- **Activity**:
Each entry should be printed exactly, with its images omitted.

(Dataset entries)
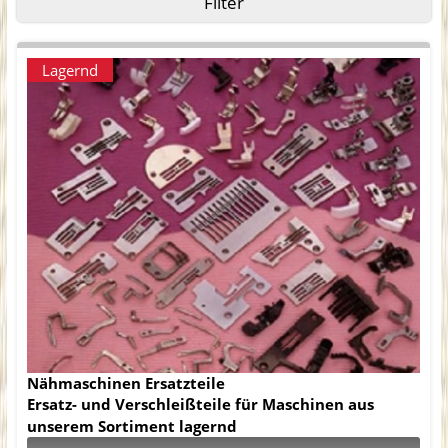
Filter
Lagernd
Nähmaschinen Ersatzteile
Ersatz- und Verschleißteile für Maschinen aus
unserem Sortiment lagernd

- **Solution to this problem**:
Filter
Lagernd
Nähmaschinen Ersatzteile
Ersatz- und Verschleißteile für Maschinen aus
unserem Sortiment lagernd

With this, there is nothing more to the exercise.